Les problèmes de santé se perpétueraient pendant des générations, les enfants de survivants étant exposés à des risques significatifs dus aux altérations génétiques transmises par leurs parents.

Soixante-dix ans après l’avènement de l’« ère atomique », il semble n’exister aucun moyen efficace ou réalisable de secourir immédiatement après une explosion nucléaire une partie importante de la population rescapée.

S’éloigner du gouffre

Et ne nous méprenons pas ! Il serait naïf d’attendre d’une future bombe qu’elle respecte les frontières nationales. La dévastation nucléaire toucherait probablement des populations vivant bien au-delà du pays ciblé. Voilà pourquoi les risques que posent les armes nucléaires – et leur existence même – constituent une préoccupation à l’échelle mondiale.

Devant de tels constats, nous pourrions nous attendre à ce que la communauté internationale fasse un pas en arrière et cherche à s’éloigner du gouffre de la tragédie potentielle en adoptant des mesures visant à éliminer ces armes.

Malheureusement, la Conférence d’examen du Traité sur la non-prolifération des armes nucléaires qui s’est tenue l’an dernier a échoué : les États n’ont pas saisi l’occasion qui leur était offerte de faire progresser le désarmement.

Le Mouvement international de la Croix-Rouge et du Croissant-Rouge a lancé un appel aux États, leur demandant d’ouvrir des négociations en vue de la conclusion d’un accord international qui interdirait l’emploi d’armes nucléaires, et de fixer un calendrier exécutoire pour l’élimination complète de ces armes. Nous réitérons cet appel aujourd’hui. Il est urgent de trouver la volonté politique qui permettra de libérer le monde de la menace nucléaire.

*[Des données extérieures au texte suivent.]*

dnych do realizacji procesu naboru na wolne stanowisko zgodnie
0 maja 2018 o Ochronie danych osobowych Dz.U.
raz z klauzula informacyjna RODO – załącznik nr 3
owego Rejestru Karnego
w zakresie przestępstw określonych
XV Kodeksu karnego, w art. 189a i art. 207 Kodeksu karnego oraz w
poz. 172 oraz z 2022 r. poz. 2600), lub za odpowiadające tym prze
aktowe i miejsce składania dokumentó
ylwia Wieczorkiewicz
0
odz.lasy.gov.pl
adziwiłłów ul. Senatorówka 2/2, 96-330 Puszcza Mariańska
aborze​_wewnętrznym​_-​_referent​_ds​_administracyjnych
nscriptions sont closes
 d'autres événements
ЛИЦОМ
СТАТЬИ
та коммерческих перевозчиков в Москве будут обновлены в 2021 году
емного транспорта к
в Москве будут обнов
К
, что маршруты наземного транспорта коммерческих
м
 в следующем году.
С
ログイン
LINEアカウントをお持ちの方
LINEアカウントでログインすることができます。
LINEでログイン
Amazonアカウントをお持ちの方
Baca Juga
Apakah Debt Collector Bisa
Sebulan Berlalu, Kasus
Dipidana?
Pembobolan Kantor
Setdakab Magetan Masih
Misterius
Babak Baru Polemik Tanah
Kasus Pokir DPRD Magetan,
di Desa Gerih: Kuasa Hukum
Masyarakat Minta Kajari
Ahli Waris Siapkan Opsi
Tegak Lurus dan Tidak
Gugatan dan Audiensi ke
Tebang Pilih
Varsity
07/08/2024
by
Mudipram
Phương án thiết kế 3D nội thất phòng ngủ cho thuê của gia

Prolifération des armes nucléaires

En attendant que la dernière de ces armes ait été éliminée, des mesures essentielles peuvent – et doivent – être prises dès maintenant par les États nucléaires, afin de diminuer le risque de voir se reproduire des tragédies comme celles d’Hiroshima et Nagasaki.

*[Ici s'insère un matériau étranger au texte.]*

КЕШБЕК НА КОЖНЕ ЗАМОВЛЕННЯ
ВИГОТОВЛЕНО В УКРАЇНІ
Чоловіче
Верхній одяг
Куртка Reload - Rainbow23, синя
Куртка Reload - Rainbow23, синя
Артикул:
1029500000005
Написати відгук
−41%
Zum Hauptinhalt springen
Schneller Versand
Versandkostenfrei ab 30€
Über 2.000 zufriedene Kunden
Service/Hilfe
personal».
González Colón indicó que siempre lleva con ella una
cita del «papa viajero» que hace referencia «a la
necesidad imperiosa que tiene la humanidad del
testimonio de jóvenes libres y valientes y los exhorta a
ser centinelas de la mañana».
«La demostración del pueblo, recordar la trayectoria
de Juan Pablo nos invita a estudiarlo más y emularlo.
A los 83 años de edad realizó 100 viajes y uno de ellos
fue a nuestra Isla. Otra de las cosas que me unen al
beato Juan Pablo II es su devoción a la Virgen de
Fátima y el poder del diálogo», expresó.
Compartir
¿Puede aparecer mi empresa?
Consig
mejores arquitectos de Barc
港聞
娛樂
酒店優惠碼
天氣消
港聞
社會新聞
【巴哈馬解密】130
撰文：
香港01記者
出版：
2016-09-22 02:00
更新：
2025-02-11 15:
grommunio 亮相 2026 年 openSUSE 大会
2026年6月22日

Il est impératif que ces États et leurs alliés atténuent le rôle attribué aux armes nucléaires dans leurs plans, doctrines et politiques militaires, et qu’ils réduisent le nombre d’ogives nucléaires maintenues en état d’alerte avancée. La modernisation en cours des arsenaux nucléaires et la prolifération de ces armes nous entraînent vers une catastrophe potentielle.

Le sort tragique d’Hiroshima et Nagasaki et l’ampleur des souffrances humaines endurées sont riches d’enseignements puissants. Assurément, la visite historique du Président Obama viendra nous rappeler avec force les terribles destructions causées par les armes nucléaires.

L’évocation du passé doit nous pousser à agir

Afin de rendre véritablement hommage à toutes les victimes dont la vie a été emportée ou définitivement altérée, la visite du Président Obama doit galvaniser la communauté internationale et l’inciter à s’engager sans délai sur la voie du désarmement nucléaire.

Certes, ces armes n’ont pas été utilisées au cours des 70 dernières années. Cela suffit-il à garantir un avenir exempt de risques pour nos enfants ? Seules l’interdiction et l’élimination des armes nucléaires peuvent donner ce gage.